Experiment with values in the “Depth of Focus” and “Blur/Depth Frame” fields.





* Note: Another method might be to create a small cube and choose it as the subject of the “Look At” for the camera. This would allow you to quickly change your focus point with the camera automatically updating it’s position/angle. The cube can be made invisible before rendering.


** Note: If you are using a camera with the “Look At” as described you really won’t need to bother copying the camera’s Z value OR setting the F. Dist field when we “Render To File” because TS 3.2 will automatically use the Camera’s focus point (the object that is the subject of the “Look At” as the focus point).
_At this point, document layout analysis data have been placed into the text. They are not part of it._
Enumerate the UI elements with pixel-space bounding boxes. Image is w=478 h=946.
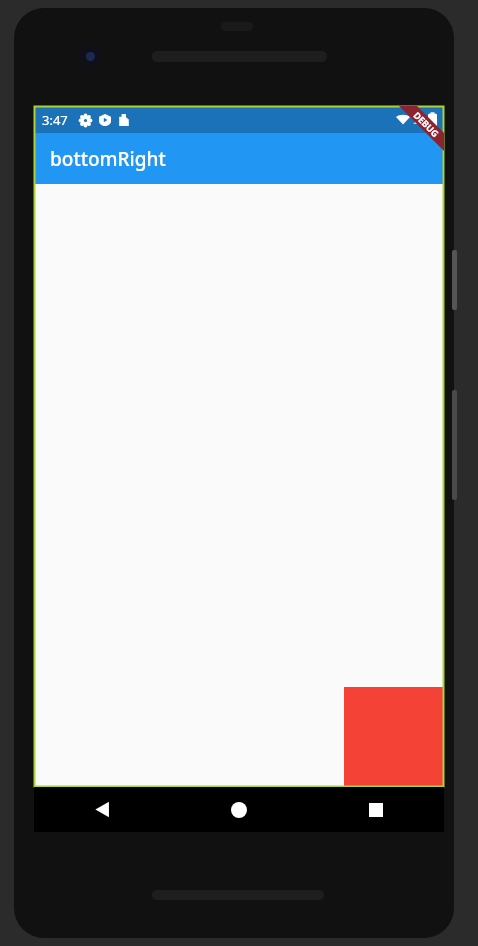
staticText: DEBUG [411,109,442,139]
button[interactable]: Recent apps [307,787,444,832]
button[interactable] [344,687,444,787]
staticText: bottomRight [50,146,166,172]
button[interactable]: Back [34,787,170,832]
button[interactable]: Home [170,787,307,832]
staticText: 3:47 [42,111,68,129]
button[interactable]: Debug banner [394,106,444,156]
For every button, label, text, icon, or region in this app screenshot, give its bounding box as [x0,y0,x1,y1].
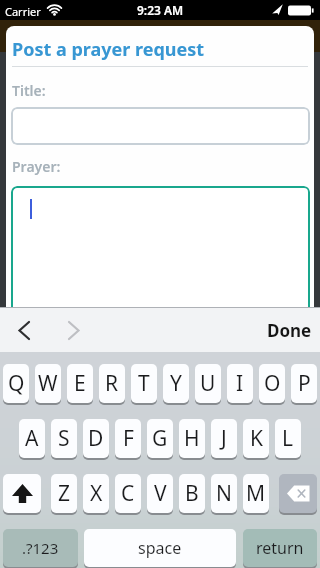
button[interactable] [11,107,310,145]
staticText: H [184,424,200,453]
button[interactable]: A [19,419,45,458]
button[interactable]: X [83,474,109,513]
button[interactable]: I [227,364,253,403]
button[interactable]: .?123 [3,529,78,567]
button[interactable]: H [179,419,205,458]
staticText: B [185,479,199,508]
button[interactable]: Y [163,364,189,403]
button[interactable]: F [115,419,141,458]
staticText: J [221,424,227,453]
staticText: D [88,424,104,453]
button[interactable]: Q [3,364,29,403]
staticText: Q [8,369,25,398]
staticText: N [216,479,232,508]
button[interactable] [279,474,317,513]
button[interactable]: G [147,419,173,458]
button[interactable]: Z [51,474,77,513]
staticText: P [298,369,311,398]
button[interactable] [67,321,80,340]
button[interactable]: V [147,474,173,513]
staticText: I [236,369,244,398]
button[interactable] [18,321,31,340]
staticText: Carrier [5,4,41,19]
staticText: T [138,369,150,398]
staticText: Z [58,479,71,508]
staticText: M [246,479,266,508]
staticText: U [200,369,216,398]
button[interactable]: T [131,364,157,403]
button[interactable]: Done [0,308,312,352]
staticText: R [105,369,119,398]
staticText: return [256,537,304,559]
staticText: W [38,369,58,398]
button[interactable]: B [179,474,205,513]
button[interactable]: L [275,419,301,458]
staticText: space [138,537,182,559]
button[interactable]: N [211,474,237,513]
button[interactable]: P [291,364,317,403]
button[interactable]: W [35,364,61,403]
button[interactable]: U [195,364,221,403]
button[interactable]: E [67,364,93,403]
button[interactable]: J [211,419,237,458]
staticText: Prayer: [12,157,61,176]
staticText: Title: [12,81,46,100]
button[interactable] [11,186,310,320]
button[interactable]: M [243,474,269,513]
staticText: F [123,424,134,453]
button[interactable]: space [84,529,236,567]
staticText: E [74,369,86,398]
button[interactable] [3,474,41,513]
staticText: Done [267,319,312,342]
staticText: Y [170,369,182,398]
staticText: 9:23 AM [137,2,184,18]
button[interactable]: D [83,419,109,458]
button[interactable]: K [243,419,269,458]
staticText: O [264,369,281,398]
staticText: S [58,424,70,453]
staticText: X [90,479,103,508]
button[interactable]: C [115,474,141,513]
button[interactable]: S [51,419,77,458]
staticText: A [25,424,39,453]
staticText: L [282,424,294,453]
staticText: C [121,479,135,508]
button[interactable]: O [259,364,285,403]
button[interactable]: return [243,529,317,567]
staticText: Post a prayer request [12,37,205,62]
staticText: V [154,479,167,508]
button[interactable]: R [99,364,125,403]
staticText: G [152,424,168,453]
staticText: .?123 [22,538,59,558]
staticText: K [250,424,263,453]
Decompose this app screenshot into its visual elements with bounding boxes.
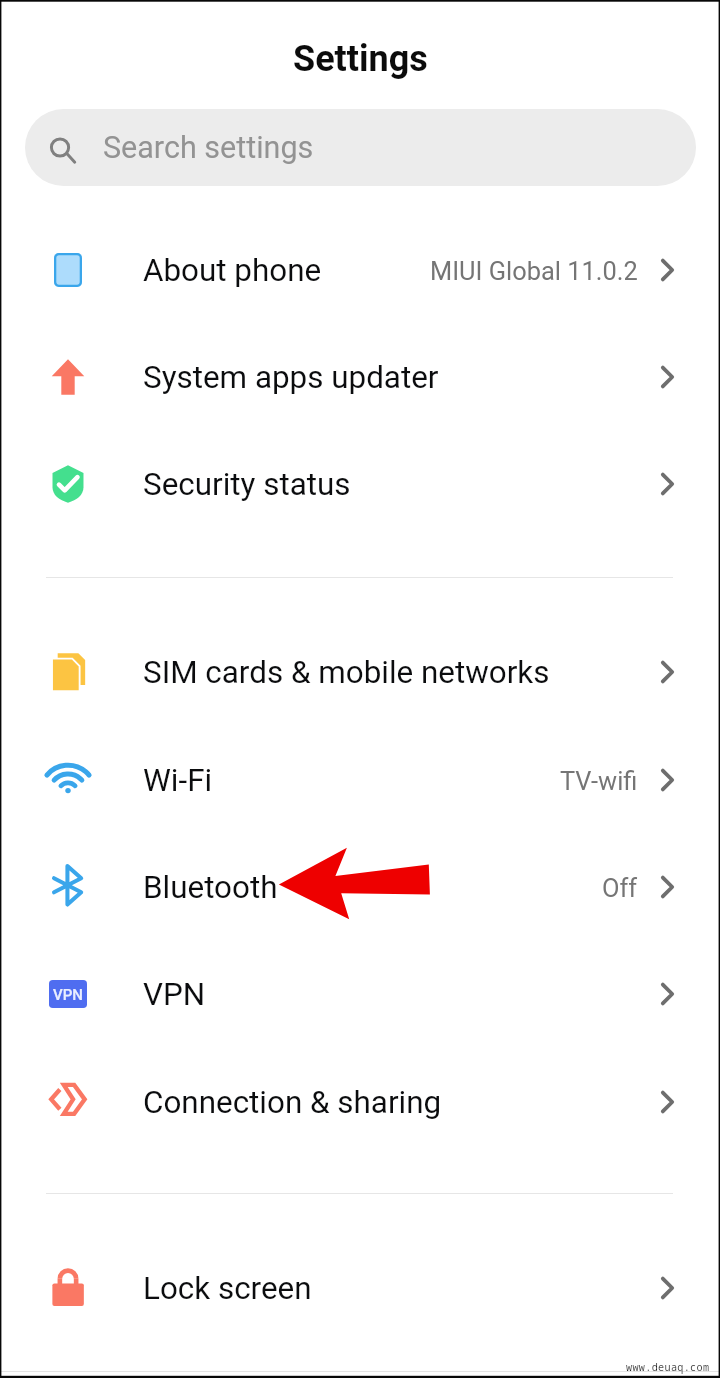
button[interactable]: Security status bbox=[0, 430, 720, 537]
button[interactable]: SIM cards & mobile networks bbox=[0, 618, 720, 725]
staticText: Lock screen bbox=[143, 1270, 312, 1307]
staticText: Off bbox=[602, 873, 638, 903]
staticText: VPN bbox=[53, 986, 83, 1004]
staticText: TV-wifi bbox=[560, 766, 638, 796]
staticText: MIUI Global 11.0.2 bbox=[430, 256, 638, 286]
staticText: Bluetooth bbox=[143, 869, 278, 906]
button[interactable]: Bluetooth bbox=[0, 833, 720, 940]
button[interactable]: Wi-Fi bbox=[0, 726, 720, 833]
button[interactable]: System apps updater bbox=[0, 323, 720, 430]
button[interactable]: Lock screen bbox=[0, 1234, 720, 1341]
button[interactable]: VPN bbox=[0, 940, 720, 1047]
staticText: Search settings bbox=[103, 130, 314, 166]
staticText: Settings bbox=[293, 38, 428, 80]
button[interactable]: Search settings bbox=[25, 109, 696, 186]
staticText: www.deuaq.com bbox=[626, 1360, 710, 1374]
button[interactable]: Connection & sharing bbox=[0, 1048, 720, 1155]
staticText: System apps updater bbox=[143, 359, 439, 396]
staticText: Wi-Fi bbox=[143, 762, 213, 799]
staticText: SIM cards & mobile networks bbox=[143, 654, 550, 691]
staticText: About phone bbox=[143, 252, 322, 289]
staticText: VPN bbox=[143, 976, 206, 1013]
staticText: Connection & sharing bbox=[143, 1084, 442, 1121]
staticText: Security status bbox=[143, 466, 351, 503]
other: Annotation arrow pointing at Bluetooth bbox=[278, 846, 432, 922]
button[interactable]: About phone bbox=[0, 216, 720, 323]
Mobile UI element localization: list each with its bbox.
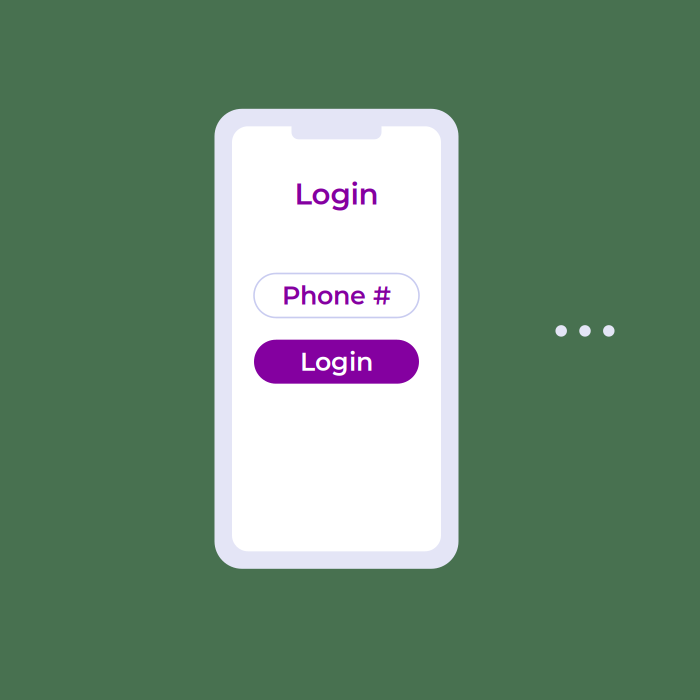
button[interactable]: Login	[254, 340, 419, 384]
staticText: Login	[300, 346, 373, 377]
staticText: Phone #	[282, 280, 391, 311]
staticText: Login	[294, 176, 378, 212]
button[interactable]: Phone #	[254, 274, 419, 318]
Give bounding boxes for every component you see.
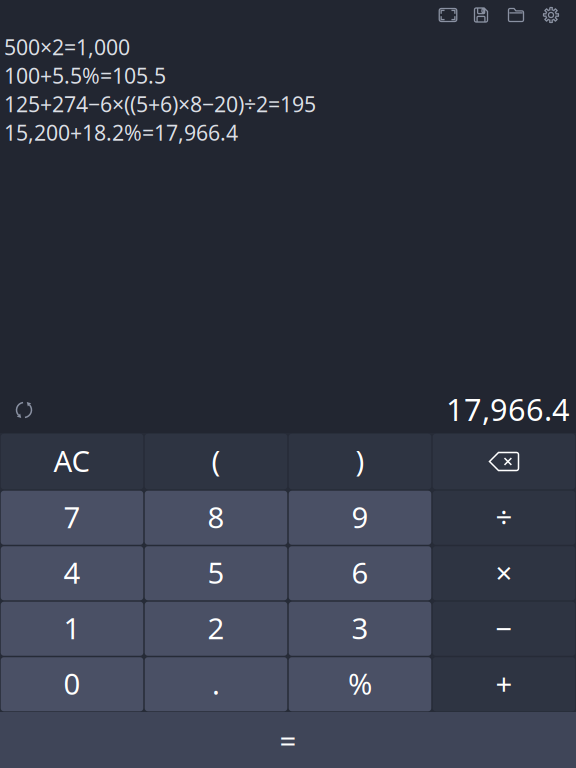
staticText: 1 (64, 608, 80, 647)
button[interactable]: ( (144, 433, 288, 490)
staticText: × (496, 553, 512, 592)
staticText: − (496, 608, 512, 647)
button[interactable]: 8 (144, 490, 288, 546)
button[interactable]: 3 (288, 601, 432, 656)
staticText: 500×2=1,000 (4, 33, 130, 61)
button[interactable]: Settings (535, 0, 567, 30)
staticText: 8 (208, 497, 224, 536)
staticText: 100+5.5%=105.5 (4, 61, 166, 90)
button[interactable]: Save (465, 0, 497, 30)
staticText: ( (212, 441, 220, 480)
button[interactable]: 7 (0, 490, 144, 546)
button[interactable]: Display (432, 0, 464, 30)
staticText: 2 (208, 608, 224, 647)
button[interactable]: Delete (432, 433, 576, 490)
button[interactable]: 4 (0, 546, 144, 601)
staticText: 6 (352, 553, 368, 592)
button[interactable]: 6 (288, 546, 432, 601)
staticText: 5 (208, 553, 224, 592)
button[interactable]: 1 (0, 601, 144, 656)
staticText: 125+274−6×((5+6)×8−20)÷2=195 (4, 90, 316, 118)
button[interactable]: Open (500, 0, 532, 30)
button[interactable]: − (432, 601, 576, 656)
button[interactable]: = (0, 712, 576, 768)
staticText: ÷ (496, 497, 512, 536)
staticText: 4 (64, 553, 80, 592)
staticText: 0 (64, 664, 80, 703)
staticText: = (280, 720, 296, 760)
button[interactable]: Clear history (5, 391, 43, 429)
staticText: . (212, 664, 220, 703)
button[interactable]: 9 (288, 490, 432, 546)
button[interactable]: AC (0, 433, 144, 490)
staticText: % (348, 664, 372, 703)
staticText: + (496, 664, 512, 703)
staticText: 9 (352, 497, 368, 536)
button[interactable]: + (432, 656, 576, 712)
staticText: 15,200+18.2%=17,966.4 (4, 118, 238, 147)
button[interactable]: 0 (0, 656, 144, 712)
staticText: 17,966.4 (446, 389, 570, 429)
button[interactable]: ÷ (432, 490, 576, 546)
button[interactable]: 2 (144, 601, 288, 656)
button[interactable]: % (288, 656, 432, 712)
button[interactable]: × (432, 546, 576, 601)
button[interactable]: 5 (144, 546, 288, 601)
button[interactable]: . (144, 656, 288, 712)
staticText: 3 (352, 608, 368, 647)
staticText: ) (356, 441, 364, 480)
button[interactable]: ) (288, 433, 432, 490)
staticText: AC (54, 441, 90, 480)
staticText: 7 (64, 497, 80, 536)
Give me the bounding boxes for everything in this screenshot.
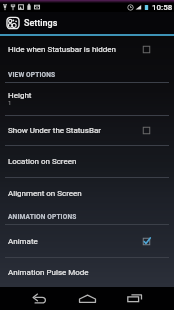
button[interactable]: Location on Screen [0,146,174,177]
staticText: ANIMATION OPTIONS [8,213,77,221]
staticText: Animate [8,237,142,246]
button[interactable]: Recent apps [112,287,158,310]
button[interactable]: Hide when Statusbar is hidden [0,36,174,62]
staticText: Height [8,91,32,100]
staticText: Settings [24,18,58,29]
staticText: Hide when Statusbar is hidden [8,45,142,54]
staticText: Alignment on Screen [8,189,151,198]
button[interactable]: Settings [0,12,174,34]
staticText: VIEW OPTIONS [8,71,56,79]
button[interactable]: Show Under the StatusBar [0,116,174,145]
button[interactable]: Animate [0,225,174,257]
button[interactable]: Home [64,287,111,310]
staticText: Location on Screen [8,157,151,166]
staticText: 1 [8,99,12,106]
button[interactable]: Height [0,83,174,115]
staticText: Show Under the StatusBar [8,126,142,135]
button[interactable]: Animation Pulse Mode [0,258,174,287]
button[interactable]: Alignment on Screen [0,178,174,208]
staticText: Animation Pulse Mode [8,268,151,277]
button[interactable]: Back [16,287,61,310]
staticText: 10:58 [152,3,173,12]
Sample with Depth of Focus set to 5 and Blur/Depth Frames set to 12

16596



Sample with Depth of Focus set to 3 and Blur/Depth Frames set to 3

16597




NEXT WEEK: Tips and Tricks to MineSweep! Windows 2.1



(Wanted to give Bobbins a thanks for originally helping me out with understanding DOF)

Post by Jalm // Dec 2, 2008, 4:03pm

Jalm
Total Posts: 21
pic
Thank you Mike, I got it at last. :banana:


http://i299.photobucket.com/albums/mm300/chitojalm/dof.jpg

Post by MikeJoel // Dec 3, 2008, 4:21am

MikeJoel
Total Posts: 266
Nice work. Looking good.

Post by Jalm // Dec 3, 2008, 5:58pm

Jalm
Total Posts: 21
pic
Thank you.

Post by nowherebrain // Dec 6, 2008, 5:43pm

nowherebrain
Total Posts: 1062
pic
Alternately, I have a tut for tS6 that should work in tS3 as well. It is free on my site if you are interested.